The effect of rifampin on the pharmacokinetics of vinorelbine in the micropig.

作者信息

Leveque Dominique, Wisniewski Sandra, Renault Corinne, Peter Jean Daniel, Le Corre Pascal, Monteil Henri, Jehl François

机构信息

Hôpital de Hautepierre, Institut de Bactériologie, Laboratoire d'antibiologie, 67000 Strasbourg, France.

出版信息

Anticancer Res. 2003 May-Jun;23(3B):2741-4.

Abstract

BACKGROUND

Vinorelbine has been shown to be metabolised by CYP3A4 in vitro. To evaluate the impact of CYP3A in the disposition of vinorelbine in vivo, we compared the kinetics of the alkaloid given intravenously alone and combined with rifampin, a potent CYP3A inducer, in the micropig.

ANIMALS AND METHODS

Four healthy Yucatan micropigs, about 20 kg, received a first infusion of vinorelbine (0.5 mg/kg). During the next week they were injected rifampin (600 mg daily) and a second vinorelbine infusion (0.5 mg/kg) on the 7th day of rifampin dosing. Serum concentrations of vinorelbine and rifampin were measured by high performance liquid chromatography.

RESULTS

The mean peak concentrations of vinorelbine were 274.2 ng/ml (Standard Deviation or SD: 90) and 458 ng/ml (SD: 448), the mean areas under the serum concentration-time curve were 8,344 ng.min.ml-1 (SD: 2,604) and 14,093 ng/ml.min-1 (SD: 10,000) and the total clearances were 1.146 l/min (SD: 0.333) and 1.003 l/min (SD: 0.714) when the Catharanthus alkaloid was given alone or was combined with rifampin, respectively.

CONCLUSION

We did not observe an increase in vinorelbine elimination by rifampin related to a CYP3A induction in an animal model physiologically close to humans. Although the number of animals was small, these results suggest that CYP3A metabolism constitutes a minor pathway of elimination of intravenous vinorelbine in the micropig.

摘要

背景

体外研究表明长春瑞滨可被CYP3A4代谢。

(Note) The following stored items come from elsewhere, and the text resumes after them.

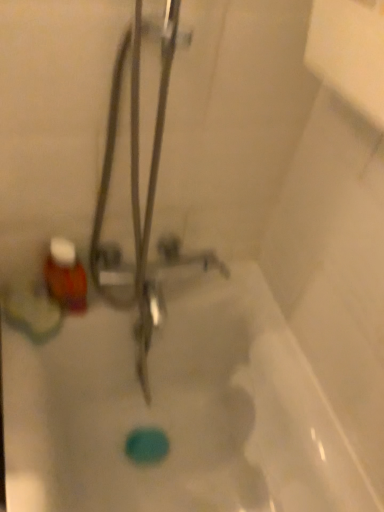 What are the coordinates of `translucent plastic soap at lower center` in the screenshot? It's located at (178, 412).

The height and width of the screenshot is (512, 384). Describe the element at coordinates (178, 412) in the screenshot. I see `translucent plastic soap at lower center` at that location.

Where is `translucent plastic soap at lower center`? This screenshot has width=384, height=512. translucent plastic soap at lower center is located at coordinates (178, 412). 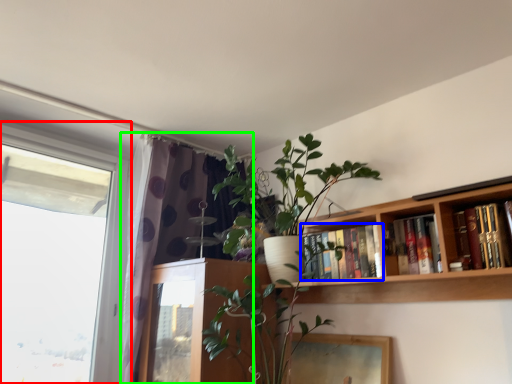 Question: Considering the real-world distances, which object is closest to window (highlighted by a red box)? book (highlighted by a blue box) or curtain (highlighted by a green box).

Choices:
 (A) book
 (B) curtain

Answer: (B) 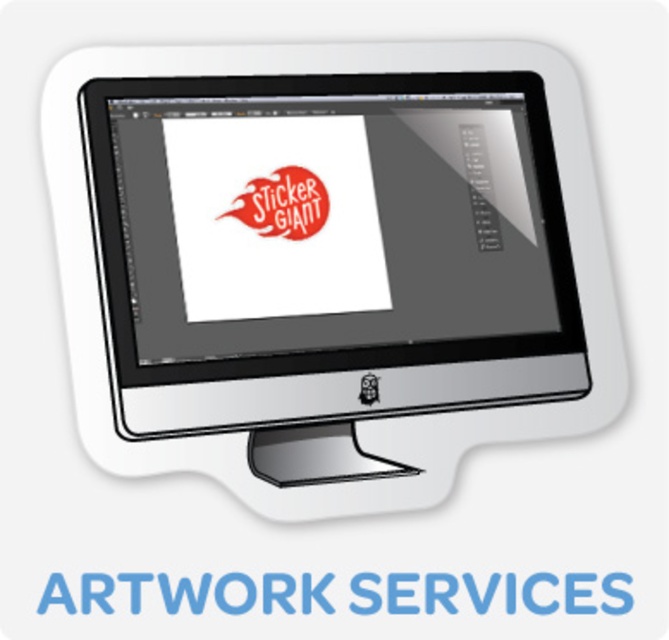 Question: Considering the relative positions of white glossy desktop computer at center and white matte sticker at center in the image provided, where is white glossy desktop computer at center located with respect to white matte sticker at center?

Choices:
 (A) below
 (B) above

Answer: (B)

Question: Which of the following is the closest to the observer?

Choices:
 (A) flame red sticker at center
 (B) white matte sticker at center
 (C) white glossy desktop computer at center

Answer: (B)

Question: Which is farther from the white glossy desktop computer at center?

Choices:
 (A) flame red sticker at center
 (B) white matte sticker at center

Answer: (B)

Question: From the image, what is the correct spatial relationship of white glossy desktop computer at center in relation to flame red sticker at center?

Choices:
 (A) right
 (B) left

Answer: (A)

Question: Is the position of white matte sticker at center more distant than that of flame red sticker at center?

Choices:
 (A) no
 (B) yes

Answer: (A)

Question: Which point is closer to the camera?

Choices:
 (A) click(302, 214)
 (B) click(577, 604)

Answer: (B) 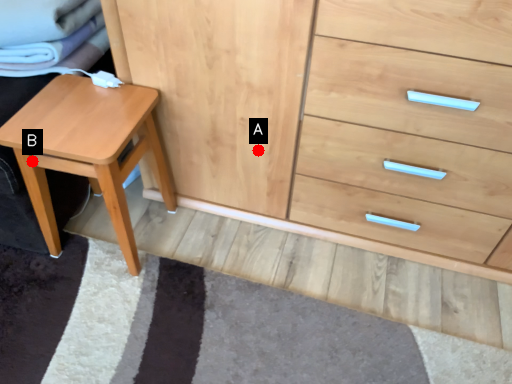 Question: Two points are circled on the image, labeled by A and B beside each circle. Which point is closer to the camera?

Choices:
 (A) A is closer
 (B) B is closer

Answer: (B) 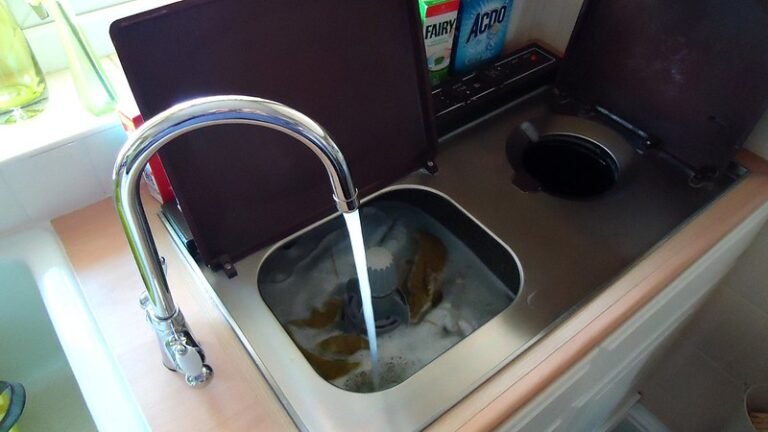 Identify the location of counter. The width and height of the screenshot is (768, 432). (81, 264). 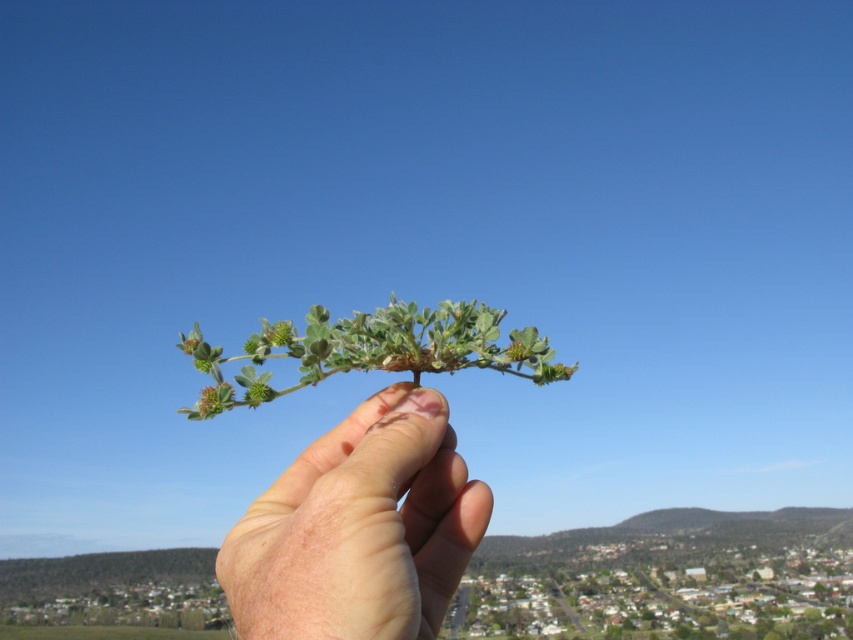 Can you confirm if pale skin/flesh at center is thinner than green matte leafy branch at center?

Yes.

Does point (281, 586) come farther from viewer compared to point (180, 412)?

No, it is not.

Where is `pale skin/flesh at center`? pale skin/flesh at center is located at coordinates (358, 529).

Find the location of a particular element. This screenshot has width=853, height=640. pale skin/flesh at center is located at coordinates (358, 529). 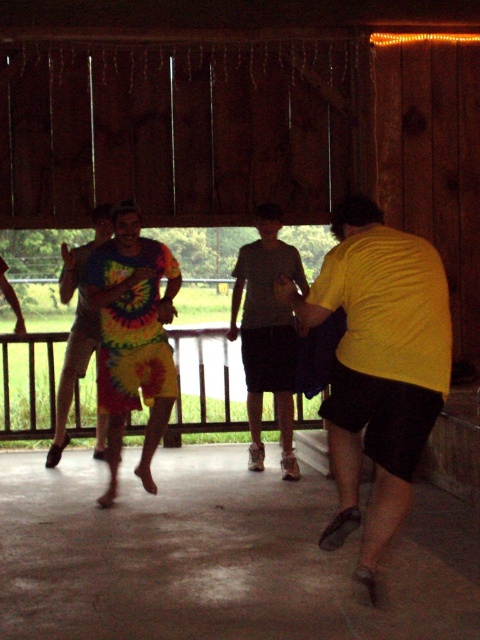 Is yellow matte shirt at right above tie-dye shorts at center?

Actually, yellow matte shirt at right is below tie-dye shorts at center.

Is point (364, 380) closer to viewer compared to point (123, 227)?

Yes, it is in front of point (123, 227).

Is point (394, 298) less distant than point (117, 458)?

Yes, point (394, 298) is closer to viewer.

You are a GUI agent. You are given a task and a screenshot of the screen. Output one action in this format:
    pyautogui.click(x=<x>, y=<y>)
    Task: Click on the yellow matte shirt at right
    
    Given the screenshot: What is the action you would take?
    pyautogui.click(x=377, y=368)

In the scene shown: Between tie-dye shorts at center and tie-dye shorts at left, which one is positioned higher?

tie-dye shorts at left is higher up.

Is point (162, 301) in front of point (110, 227)?

Yes.

Measure the distance between point (x=111, y=328) and camera.

Point (x=111, y=328) and camera are 23.22 feet apart.

Identify the location of tie-dye shorts at center. (132, 337).

Is gray cotton shirt at center behind tie-dye shorts at left?

No, gray cotton shirt at center is closer to the viewer.

Is gray cotton shirt at center positioned before tie-dye shorts at left?

That is True.

Which is in front, point (238, 264) or point (60, 397)?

为评估CYP3A在长春瑞滨体内处置过程中的影响,我们比较了在小型猪体内单独静脉注射长春瑞滨以及联合使用强效CYP3A诱导剂利福平后长春瑞滨的动力学情况。

动物与方法

四只体重约20千克的健康尤卡坦小型猪接受首次长春瑞滨静脉输注(0.5毫克/千克)。在接下来的一周内,它们每天注射利福平(600毫克),并在利福平给药的第7天接受第二次长春瑞滨静脉输注(0.5毫克/千克)。采用高效液相色谱法测定血清中长春瑞滨和利福平的浓度。

结果

单独给予长春瑞滨或联合利福平给药时,长春瑞滨的平均峰浓度分别为274.2纳克/毫升(标准差或SD:90)和458纳克/毫升(SD:448),血清浓度-时间曲线下的平均面积分别为8344纳克·分钟·毫升⁻¹(SD:2604)和14093纳克/毫升·分钟⁻¹(SD:10000),总清除率分别为1.146升/分钟(SD:0.333)和1.003升/分钟(SD:0.714)。

结论

在生理上与人类接近的动物模型中,我们未观察到利福平因诱导CYP3A而使长春瑞滨的清除增加。尽管动物数量较少,但这些结果表明,在小型猪体内,CYP3A代谢是静脉注射长春瑞滨清除的次要途径。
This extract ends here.